Computers have become an indispensable part of our daily routine and our lives in general. This is why if there’s one thing we can all agree on, it’s probably that we want our computers to run faster.
How fast our devices run depend largely on their specs and the way we operate them. But in spite of how impressive the specs of our computers are, there’s always a limit to what they can do. And undoubtedly, we’re close to the tail end or the maximum theoretical limit of what silicon-based computers can do. If we want better speeds, we need to develop new technologies.
According to a paper that has recently been published in the journal Nature Photonics, a research team that includes University of Michigan engineers are a step closer towards that direction. The technology is referred to as ‘lightwave electronics’ and it can potentially lead to computers that can operate 100,000 times faster than the traditional computers we have today. Essentially, it’s the kind of technology that can help bring quantum computers closer to reality.
To be clear, the researchers are not saying that the advent of ‘lightwave electronics’ is already here.
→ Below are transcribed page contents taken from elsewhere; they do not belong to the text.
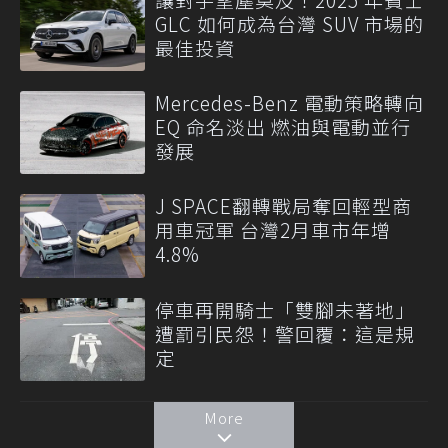
GLC 如何成為台灣 SUV 市場的
最佳投資
Mercedes-Benz 電動策略轉向
EQ 命名淡出 燃油與電動並行
發展
J SPACE翻轉戰局奪回輕型商
用車冠軍 台灣2月車市年增
4.8%
停車再開騎士「雙腳未著地」
遭罰引民怨！警回覆：這是規
定
More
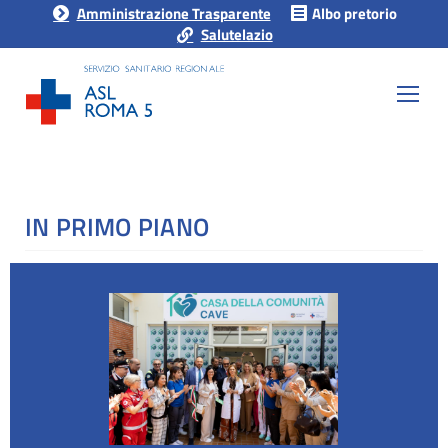
Amministrazione Trasparente
Albo pretorio
Salutelazio
IN PRIMO PIANO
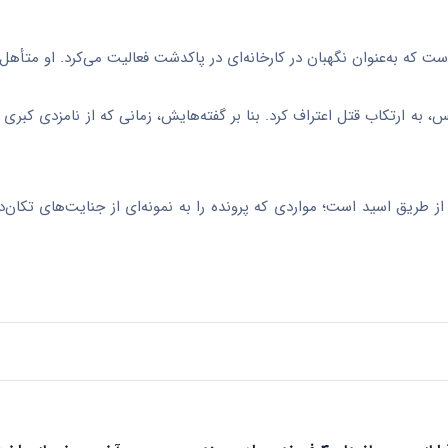
س، به ارتکاب قتل اعتراف کرد. بنا بر گفته‌هایش، زمانی که از نامزدی کبری
ز طریق اسید است؛ مواردی که پرونده را به نمونه‌ای از جنایت‌های تکان‌د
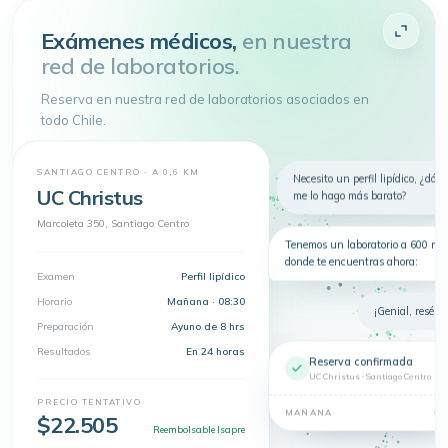
Atenderme
Exámenes médicos,
en nuestra
red de laboratorios.
4.9 de 5
· + 150.000 pacientes atendidos
Toda tu salud en
un
Reserva en nuestra red de laboratorios asociados en
solo lugar
todo Chile.
Telemedicina, consultas
presenciales y exámenes en un solo
lugar.
SANTIAGO CENTRO · A 0,6 KM
Nuevo
Necesito un perfil lipídico, ¿dón
Telemedicina
Síntomas
Exámenes
UC Christus
me lo hago más barato?
Dermatología
Marcoleta 350, Santiago Centro
Tenemos un laboratorio a 600 m 
donde te encuentras ahora:
Examen
Perfil lipídico
Horario
Mañana · 08:30
¡Genial, resérva
Preparación
Ayuno de 8 hrs
Resultados
En 24 horas
Reserva confirmada
UC Christus · Santiago Centro
PRECIO TENTATIVO
08
MAÑANA
$22.505
Reembolsable Isapre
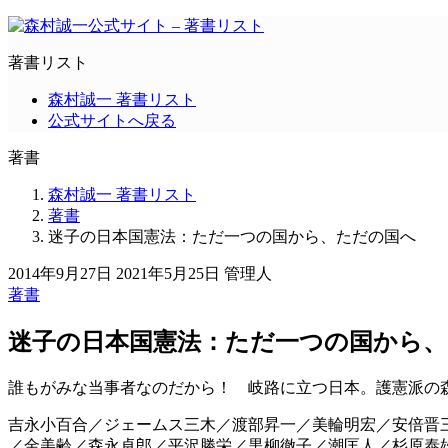
著書リスト
森村誠一 著書リスト
公式サイトへ戻る
著書
森村誠一 著書リスト
著書
迷子の日本国憲法：ただ一つの国から、ただの国へ
2014年9月27日
2021年5月25日
管理人
著書
迷子の日本国憲法：ただ一つの国から
誰もがみな当事者なのだから！ 岐路に立つ日本。護憲派の
吉永小百合／ジェームス三木／渡部昇一／美輪明宏／安倍晋
／金美齢／森永卓郎／平沢勝栄／黒柳徹子／潮匡人／杉原泰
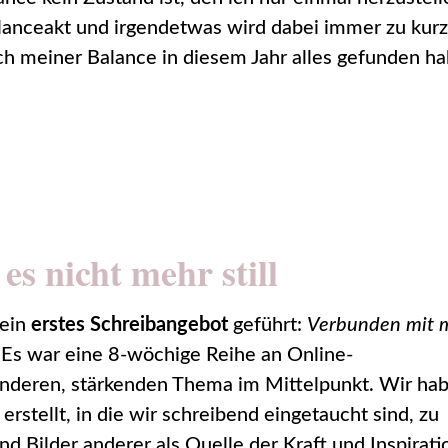
Balanceakt und irgendetwas wird dabei immer zu kur
h meiner Balance in diesem Jahr alles gefunden ha
es nicht mehr still
mein
erstes Schreibangebot
geführt:
Verbunden mit 
. Es war eine 8-wöchige Reihe an Online-
nderen, stärkenden Thema im Mittelpunkt. Wir ha
n erstellt, in die wir schreibend eingetaucht sind, zu
 Bilder anderer als Quelle der Kraft und Inspirati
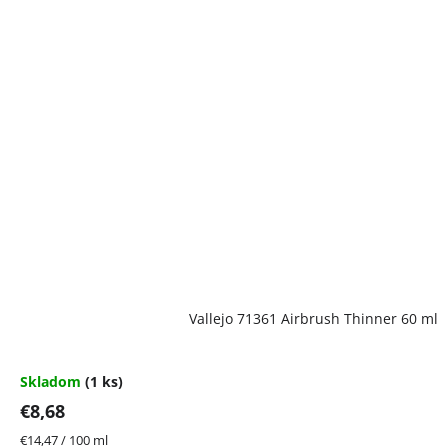
Vallejo 71361 Airbrush Thinner 60 ml
Skladom
(1 ks)
€8,68
Jednotková
€14,47 / 100 ml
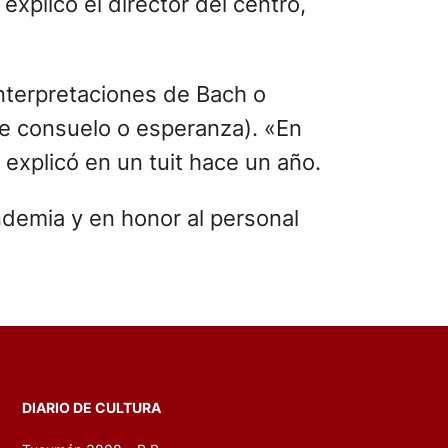
explicó el director del centro,
interpretaciones de Bach o
e consuelo o esperanza). «En
explicó en un tuit hace un año.
ndemia y en honor al personal
DIARIO DE CULTURA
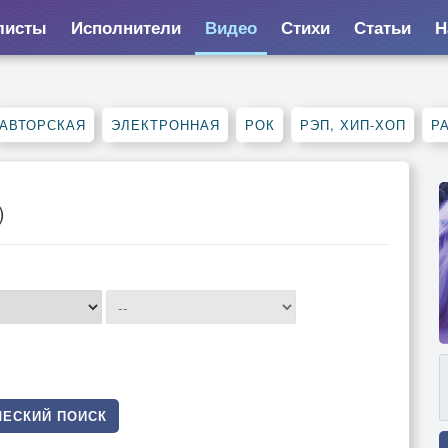
листы
Исполнители
Видео
Стихи
Статьи
Н
АВТОРСКАЯ
ЭЛЕКТРОННАЯ
РОК
РЭП, ХИП-ХОП
Р
)
ЕСКИЙ ПОИСК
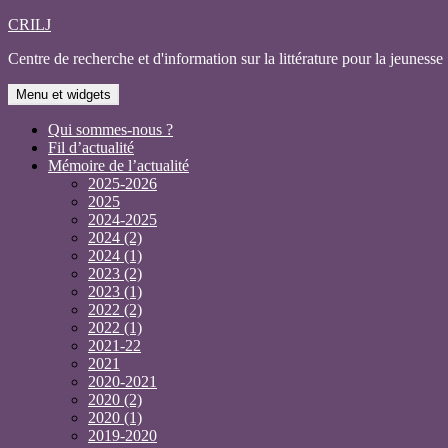
Aller
CRILJ
au
Centre de recherche et d'information sur la littérature pour la jeunesse
contenu
Menu et widgets
Qui sommes-nous ?
Fil d’actualité
Mémoire de l’actualité
2025-2026
2025
2024-2025
2024 (2)
2024 (1)
2023 (2)
2023 (1)
2022 (2)
2022 (1)
2021-22
2021
2020-2021
2020 (2)
2020 (1)
2019-2020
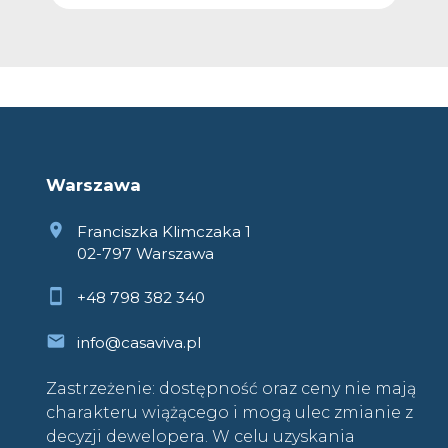
Warszawa
Franciszka Klimczaka 1
02-797 Warszawa
+48 798 382 340
info@casaviva.pl
Zastrzeżenie: dostępność oraz ceny nie mają
charakteru wiążącego i mogą ulec zmianie z
decyzji dewelopera. W celu uzyskania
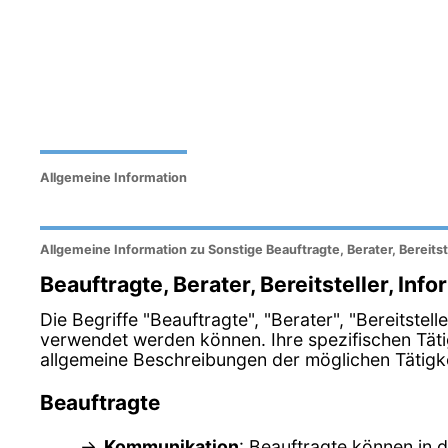
Allgemeine Information
Allgemeine Information zu Sonstige Beauftragte, Berater, Bereitst
Beauftragte, Berater, Bereitsteller, Inf
Die Begriffe "Beauftragte", "Berater", "Bereitste
verwendet werden können. Ihre spezifischen Tät
allgemeine Beschreibungen der möglichen Tätigkei
Beauftragte
Kommunikation
: Beauftragte können in 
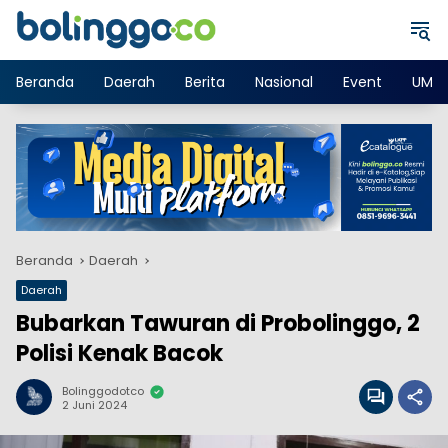
Langsung
ke
konten
Beranda
Daerah
Berita
Nasional
Event
UMK
Beranda
Daerah
Daerah
Bubarkan Tawuran di Probolinggo, 2
Polisi Kenak Bacok
Bolinggodotco
2 Juni 2024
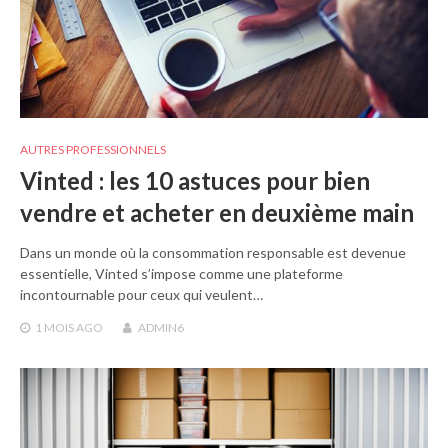
AUTRES PROFESSIONNELS
Vinted : les 10 astuces pour bien
vendre et acheter en deuxième main
Dans un monde où la consommation responsable est devenue
essentielle, Vinted s’impose comme une plateforme
incontournable pour ceux qui veulent…
1 MOIS
AGO
ADMIN6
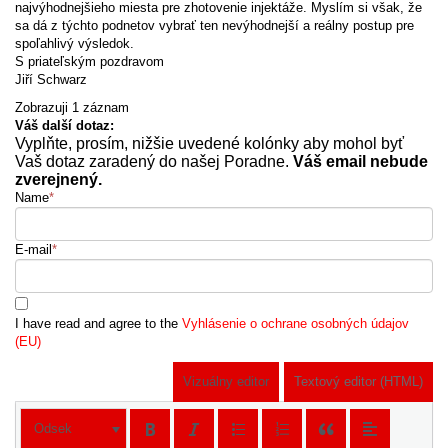
najvýhodnejšieho miesta pre zhotovenie injektáže. Myslím si však, že
sa dá z týchto podnetov vybrať ten nevýhodnejší a reálny postup pre
spoľahlivý výsledok.
S priateľským pozdravom
Jiří Schwarz
Zobrazuji 1 záznam
Váš další dotaz:
Vyplňte, prosím, nižšie uvedené kolónky aby mohol byť
Vaš dotaz zaradený do našej Poradne.
Váš email nebude
zverejnený.
Name
*
E-mail
*
I have read and agree to the
Vyhlásenie o ochrane osobných údajov
(EU)
Vizuálny editor
Textový editor (HTML)
Odsek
But by being able to control electron movement through laser light manipulation, they’ve shown that they have made clear progress towards it.
In traditional computers, electrons moving through a semiconductor sometimes bump into each other, releasing heat energy. In lightwave electronics, electrons can supposedly be guided by ultrafast laser pulses so that their chances of bumping into each other are effectively minimized. Comparing it with a car — driving at high speed makes the driver more prone to crashing. With electrons, moving at high speed make them less likely to hit anything.
This is what the team was able to demonstrate. They used gallium selenide for their semiconductor crystal, then shone laser pulses that lasted for less than 100 femtoseconds (or 100 quadrillionths of a second) into it.
Every time a pulse was emitted, the energy level of electrons increased and they were able to move freely. Then by altering the laser’s orientation relative to the crystal, the team was able to control the direction of the electrons’ movement.
After the electrons came down from their excited state, they emitted light in pulses that were even shorter than the terahertz radiation that went in. It is these femtoseconds-long bursts of light that show where the electrons moved. It is also these pulses that can be used to read and write information from one electron to another. In other words, these femtosecond pulses can potentially be used for quantum computing by using the ‘excited’ electrons as qubits (short for quantum bits). In contrast with regular data bits that can only take the form of 1 or 0, qubits can take the form of 1, 0, or 1 and 0 at the same time through superpositioning.
As Mackillo Kira (one of the researchers) explained in a statement: “This genuine quantum effect could be seen in the femtosecond pulses as new, controllable, oscillation frequencies and directions. This is of course fundamental physics. With the same ideas you might optimize chemical reactions. You might get new ways of storing information or transmitting information securely through quantum cryptography.”